EXERCISE PROMPT: Go through the entries below and collect each line with the string "Tech" in it.

### DATA SHOWN

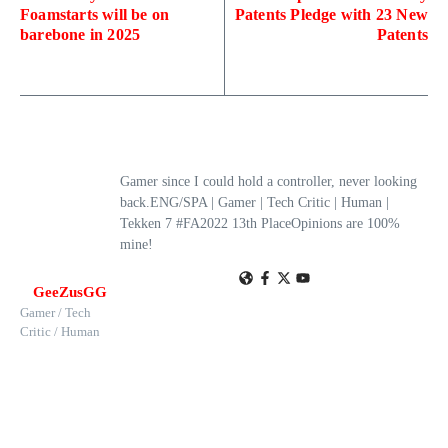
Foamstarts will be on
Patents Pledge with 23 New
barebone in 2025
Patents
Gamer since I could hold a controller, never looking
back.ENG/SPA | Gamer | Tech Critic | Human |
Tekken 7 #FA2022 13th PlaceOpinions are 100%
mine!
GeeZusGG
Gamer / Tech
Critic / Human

######
### DATA SHOWN

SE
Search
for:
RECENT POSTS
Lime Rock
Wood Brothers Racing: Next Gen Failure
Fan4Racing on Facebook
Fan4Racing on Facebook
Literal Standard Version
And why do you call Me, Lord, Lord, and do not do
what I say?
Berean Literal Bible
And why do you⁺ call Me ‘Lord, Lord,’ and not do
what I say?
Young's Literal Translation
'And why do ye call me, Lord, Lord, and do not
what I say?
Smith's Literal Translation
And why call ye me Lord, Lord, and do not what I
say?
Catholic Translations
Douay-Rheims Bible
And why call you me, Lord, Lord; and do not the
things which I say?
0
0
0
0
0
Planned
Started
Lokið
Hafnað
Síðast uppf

######

OUTPUT OF THE EXERCISE:
back.ENG/SPA | Gamer | Tech Critic | Human |
Gamer / Tech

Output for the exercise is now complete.